Even if there are similarities for distributors in the streaming video and streaming music businesses, for most entities, if there was a choice, you’d probably choose to be in the video business, not music.
Music streaming is good for copyright holders but pretty difficult for distributors, while video streaming is better for distributors at scale, and less favorable for copyright holders.
Both types of streaming share core digital economics: high upfront fixed costs for content creation or licensing, followed by near-zero marginal costs for additional distribution.
But they diverge sharply in how revenue flows to copyright holders (artists/labels/studios) and distributors.
The marginal cost of streaming additional songs is linear: play a stream, pay a fee. Video streaming is different: content is typically licensed for a flat, fixed fee covering unlimited streams.
So video streamers can reach higher margins as additional subscribers are added: the marginal cost comes mostly in the form of marketing or acquisition cost, not content rights payments.
Music streamers, on the other hand, pay 70 percent of revenue to copyright holders, at the margin. Volume helps, but only so much.
Platforms such as Spotify pay out 70 percent of revenue to rights holders (roughly 55 percent to 60 percent to labels/masters and 10 percent to 15 percent to publishers). So distributor costs are variable with scale.
More streams mean higher payouts.
Video streamers pay flat fees for licensing content, so digital scale economies work.
For a video streamer, there is no per-view royalty. Netflix’s costs, for example, are largely fixed upfront (production or licensing deals), so additional views do not increase payments to rights holders.
Video streaming licensing also means differentiation is possible.
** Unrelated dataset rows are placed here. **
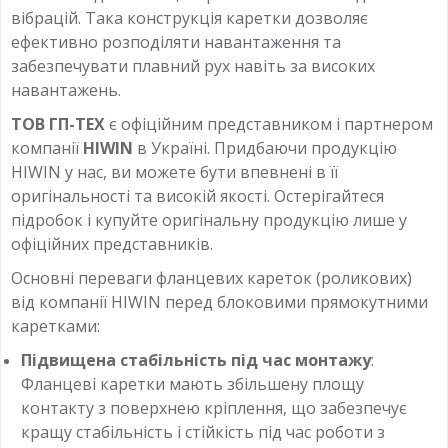
вібрацій. Така конструкція каретки дозволяє
ефективно розподіляти навантаження та
забезпечувати плавний рух навіть за високих
навантажень.
ТОВ ГП-ТЕХ
є офіційним представником і партнером
компанії
HIWIN
в Україні. Придбаючи продукцію
HIWIN у нас, ви можете бути впевнені в її
оригінальності та високій якості. Остерігайтеся
підробок і купуйте оригінальну продукцію лише у
офіційних представників.
Основні переваги фланцевих кареток (роликових)
від компанії HIWIN перед блоковими прямокутними
каретками:
Підвищена стабільність під час монтажу
:
Фланцеві каретки мають збільшену площу
контакту з поверхнею кріплення, що забезпечує
кращу стабільність і стійкість під час роботи з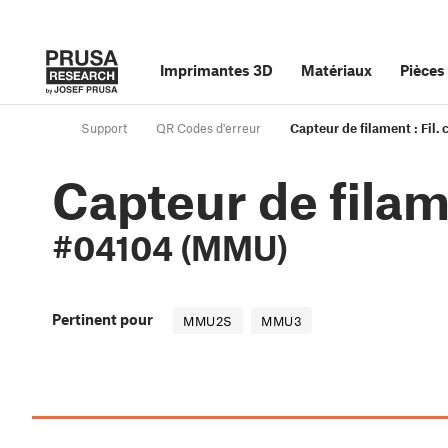
Imprimantes 3D
Matériaux
Pièces
Support
QR Codes d'erreur
Capteur de filament : Fil
Capteur de filame
#04104 (MMU)
Pertinent pour
MMU2S
MMU3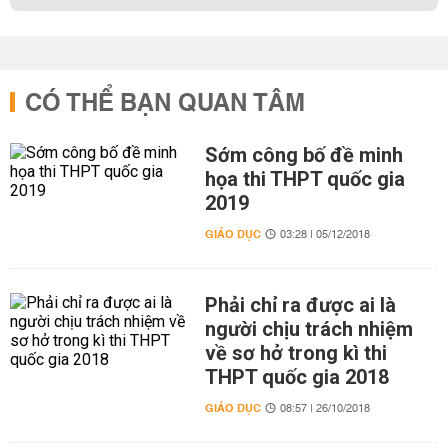
CÓ THỂ BẠN QUAN TÂM
Sớm công bố đề minh
họa thi THPT quốc gia
2019
GIÁO DỤC
03:28 | 05/12/2018
Phải chỉ ra được ai là
người chịu trách nhiệm
về sơ hở trong kì thi
THPT quốc gia 2018
GIÁO DỤC
08:57 | 26/10/2018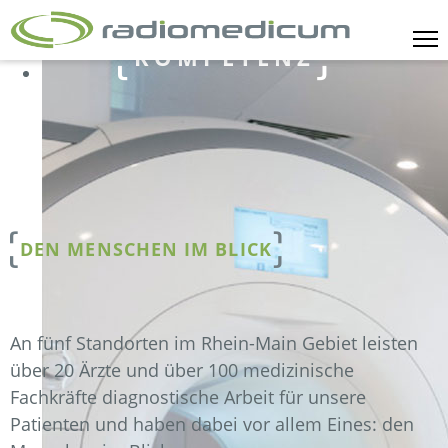
KOMPETENZ
DEN MENSCHEN IM BLICK
An fünf Standorten im Rhein-Main Gebiet leisten
über 20 Ärzte und über 100 medizinische
Fachkräfte diagnostische Arbeit für unsere
Patienten und haben dabei vor allem Eines: den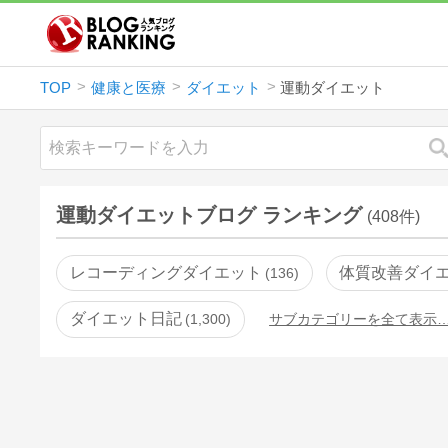
TOP
健康と医療
ダイエット
運動ダイエット
運動ダイエットブログ ランキング
(408件)
レコーディングダイエット
体質改善ダイ
136
ダイエット日記
1,300
サブカテゴリーを全て表示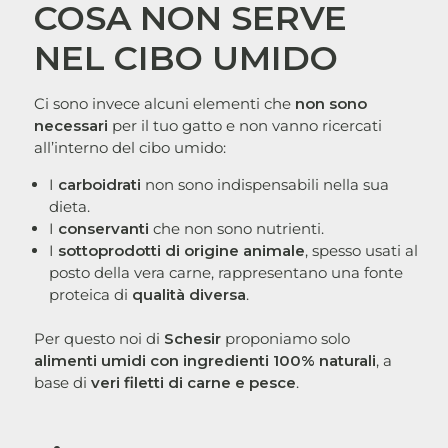
COSA NON SERVE
NEL CIBO UMIDO
Ci sono invece alcuni elementi che
non sono
necessari
per il tuo gatto e non vanno ricercati
all’interno del cibo umido:
I
carboidrati
non sono indispensabili nella sua
dieta.
I
conservanti
che non sono nutrienti.
I
sottoprodotti di origine animale
, spesso usati al
posto della vera carne, rappresentano una fonte
proteica di
qualità diversa
.
Per questo noi di
Schesir
proponiamo solo
alimenti umidi con ingredienti 100% naturali
, a
base di
veri filetti di carne e pesce
.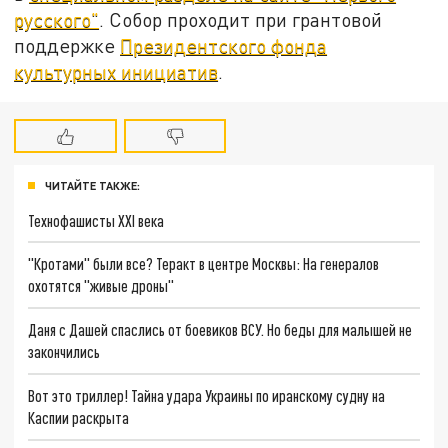
русского"
. Собор проходит при грантовой
поддержке
Президентского фонда
культурных инициатив
.
ЧИТАЙТЕ ТАКЖЕ:
Технофашисты XXI века
"Кротами" были все? Теракт в центре Москвы: На генералов
охотятся "живые дроны"
Даня с Дашей спаслись от боевиков ВСУ. Но беды для малышей не
закончились
Вот это триллер! Тайна удара Украины по иранскому судну на
Каспии раскрыта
Virtually all music streamers have access to the same content.
Video licensing is restricted: content can be supplied uniquely on a single platform. Also, some video streamers (such as Netflix) can create original content and own it.
The bottom line is that if an entity has a choice, it will want to be in the video streaming business rather than music streaming.
The caveat is that some entities use music and/or video streaming as a “loss leader” to add value for some other product feature that actually drives the direct profits and profit margins. Amazon Prime video and music provide a good example.